Luke Hoskins said, “What were the parts that weren’t wrecked like?”
“Oh, it’s a port town,” the gunner’s mate answered. “Good harbor, biggest one in Chile unless I’m wrong, but it’s open on the north. When it blows hard, the way it does in winter down there-June through September, I mean, not our winter-the storms can chew blazes out of ships tied up there. I hear tell, though, they’ve built, or maybe they’re building-don’t know which-a breakwater that’ll make that better’n it was.”
“Not storm season now, then,” Hoskins said.
“Not in Valparaiso, no,” Kidde answered. “Not in Concepcion, either. Down by the Straits of Magellan, that’s a different story.”
“You know what I wish?” Sam said. “I wish there was a canal through Central America somewhere, like there is at Suez. That would sure make shipping a lot easier.”

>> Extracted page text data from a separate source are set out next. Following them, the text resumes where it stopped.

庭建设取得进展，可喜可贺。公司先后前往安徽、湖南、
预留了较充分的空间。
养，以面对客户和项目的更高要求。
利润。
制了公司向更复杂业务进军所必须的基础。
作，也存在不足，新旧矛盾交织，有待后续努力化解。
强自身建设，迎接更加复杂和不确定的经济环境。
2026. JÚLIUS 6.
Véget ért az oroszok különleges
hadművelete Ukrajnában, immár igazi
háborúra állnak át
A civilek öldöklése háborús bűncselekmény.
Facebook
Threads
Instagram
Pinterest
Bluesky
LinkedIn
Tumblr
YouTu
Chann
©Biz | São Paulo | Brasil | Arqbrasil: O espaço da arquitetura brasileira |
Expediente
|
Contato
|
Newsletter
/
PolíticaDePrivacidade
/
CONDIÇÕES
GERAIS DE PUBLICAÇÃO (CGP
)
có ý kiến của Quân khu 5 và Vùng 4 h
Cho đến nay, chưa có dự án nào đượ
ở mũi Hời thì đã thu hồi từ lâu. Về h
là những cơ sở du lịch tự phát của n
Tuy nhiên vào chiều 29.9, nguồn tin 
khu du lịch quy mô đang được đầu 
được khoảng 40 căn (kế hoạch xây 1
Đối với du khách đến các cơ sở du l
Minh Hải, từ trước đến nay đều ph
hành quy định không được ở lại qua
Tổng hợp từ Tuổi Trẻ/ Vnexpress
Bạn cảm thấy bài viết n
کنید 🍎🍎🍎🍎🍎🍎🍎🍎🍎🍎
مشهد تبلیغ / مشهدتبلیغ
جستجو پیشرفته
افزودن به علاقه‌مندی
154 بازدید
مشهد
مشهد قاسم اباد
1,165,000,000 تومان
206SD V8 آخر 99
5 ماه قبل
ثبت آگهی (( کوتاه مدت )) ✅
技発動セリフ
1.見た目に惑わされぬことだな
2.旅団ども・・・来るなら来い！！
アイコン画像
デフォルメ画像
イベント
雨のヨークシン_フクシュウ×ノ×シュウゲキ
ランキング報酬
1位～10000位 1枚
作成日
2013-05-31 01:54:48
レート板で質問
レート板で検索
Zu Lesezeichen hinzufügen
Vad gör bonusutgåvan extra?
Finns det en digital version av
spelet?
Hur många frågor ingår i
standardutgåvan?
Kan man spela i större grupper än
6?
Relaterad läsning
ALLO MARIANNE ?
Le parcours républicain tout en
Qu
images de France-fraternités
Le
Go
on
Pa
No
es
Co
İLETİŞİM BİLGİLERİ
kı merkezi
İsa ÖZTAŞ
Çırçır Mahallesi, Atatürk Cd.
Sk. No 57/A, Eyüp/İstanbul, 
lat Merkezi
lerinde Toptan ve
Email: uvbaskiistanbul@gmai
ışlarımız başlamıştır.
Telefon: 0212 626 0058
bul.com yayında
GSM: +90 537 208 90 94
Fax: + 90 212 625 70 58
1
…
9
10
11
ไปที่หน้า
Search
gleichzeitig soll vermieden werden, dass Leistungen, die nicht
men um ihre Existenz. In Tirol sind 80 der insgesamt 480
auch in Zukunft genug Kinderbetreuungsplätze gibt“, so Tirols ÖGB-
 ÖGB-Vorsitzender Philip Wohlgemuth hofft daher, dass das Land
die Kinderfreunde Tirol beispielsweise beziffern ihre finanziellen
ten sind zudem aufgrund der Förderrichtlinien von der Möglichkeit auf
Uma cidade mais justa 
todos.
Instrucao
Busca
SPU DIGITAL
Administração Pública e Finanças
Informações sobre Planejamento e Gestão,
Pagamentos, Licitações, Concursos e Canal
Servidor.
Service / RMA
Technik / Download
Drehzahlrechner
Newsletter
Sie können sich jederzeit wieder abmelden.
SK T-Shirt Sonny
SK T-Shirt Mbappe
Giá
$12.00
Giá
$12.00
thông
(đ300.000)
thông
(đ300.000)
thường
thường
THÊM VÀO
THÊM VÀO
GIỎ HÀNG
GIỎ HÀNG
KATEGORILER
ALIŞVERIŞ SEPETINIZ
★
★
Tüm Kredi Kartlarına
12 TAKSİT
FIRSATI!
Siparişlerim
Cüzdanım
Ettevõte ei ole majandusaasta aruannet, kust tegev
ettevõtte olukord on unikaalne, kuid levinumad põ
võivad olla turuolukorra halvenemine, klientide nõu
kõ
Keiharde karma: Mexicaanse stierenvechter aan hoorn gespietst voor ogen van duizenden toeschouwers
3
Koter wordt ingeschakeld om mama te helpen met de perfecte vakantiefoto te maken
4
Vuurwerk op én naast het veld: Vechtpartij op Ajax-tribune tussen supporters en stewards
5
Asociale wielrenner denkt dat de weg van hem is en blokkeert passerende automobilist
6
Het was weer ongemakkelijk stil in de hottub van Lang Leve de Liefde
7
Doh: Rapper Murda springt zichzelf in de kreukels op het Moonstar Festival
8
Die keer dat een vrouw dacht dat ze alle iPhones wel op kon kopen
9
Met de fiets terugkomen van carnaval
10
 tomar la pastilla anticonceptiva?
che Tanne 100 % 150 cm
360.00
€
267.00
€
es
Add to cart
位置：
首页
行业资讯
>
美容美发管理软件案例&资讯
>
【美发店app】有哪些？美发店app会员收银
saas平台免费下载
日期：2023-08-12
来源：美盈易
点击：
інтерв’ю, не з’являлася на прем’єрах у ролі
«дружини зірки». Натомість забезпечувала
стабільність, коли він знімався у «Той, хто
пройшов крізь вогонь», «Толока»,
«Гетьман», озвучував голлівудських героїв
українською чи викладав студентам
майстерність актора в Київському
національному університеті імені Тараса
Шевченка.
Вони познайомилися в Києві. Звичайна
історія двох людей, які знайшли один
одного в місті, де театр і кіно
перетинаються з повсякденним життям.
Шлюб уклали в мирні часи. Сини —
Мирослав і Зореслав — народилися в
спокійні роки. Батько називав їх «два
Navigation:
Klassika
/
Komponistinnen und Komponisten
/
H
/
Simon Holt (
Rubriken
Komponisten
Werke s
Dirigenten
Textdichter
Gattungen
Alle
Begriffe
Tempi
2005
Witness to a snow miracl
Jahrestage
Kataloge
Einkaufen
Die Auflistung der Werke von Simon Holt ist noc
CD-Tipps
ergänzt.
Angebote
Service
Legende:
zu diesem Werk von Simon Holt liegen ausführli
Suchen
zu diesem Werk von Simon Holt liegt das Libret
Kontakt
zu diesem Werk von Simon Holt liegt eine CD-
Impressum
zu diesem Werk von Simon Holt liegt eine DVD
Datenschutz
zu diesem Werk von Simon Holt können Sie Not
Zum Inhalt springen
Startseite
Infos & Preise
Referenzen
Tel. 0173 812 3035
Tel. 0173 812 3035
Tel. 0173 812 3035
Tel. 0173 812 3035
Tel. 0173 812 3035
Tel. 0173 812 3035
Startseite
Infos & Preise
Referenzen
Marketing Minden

“It sure would-for the damn Rebs,” Hiram Kidde said. “Caribbean’s already a Confederate lake. You want them moving battleships through so they could come up the West Coast? No thanks.”
“I meant in peacetime,” Carsten said. For once, his flush had nothing to do with sunburn. He prided himself in thinking strategically; his buddies sometimes told him he sounded like an officer. But he’d missed the boat this time.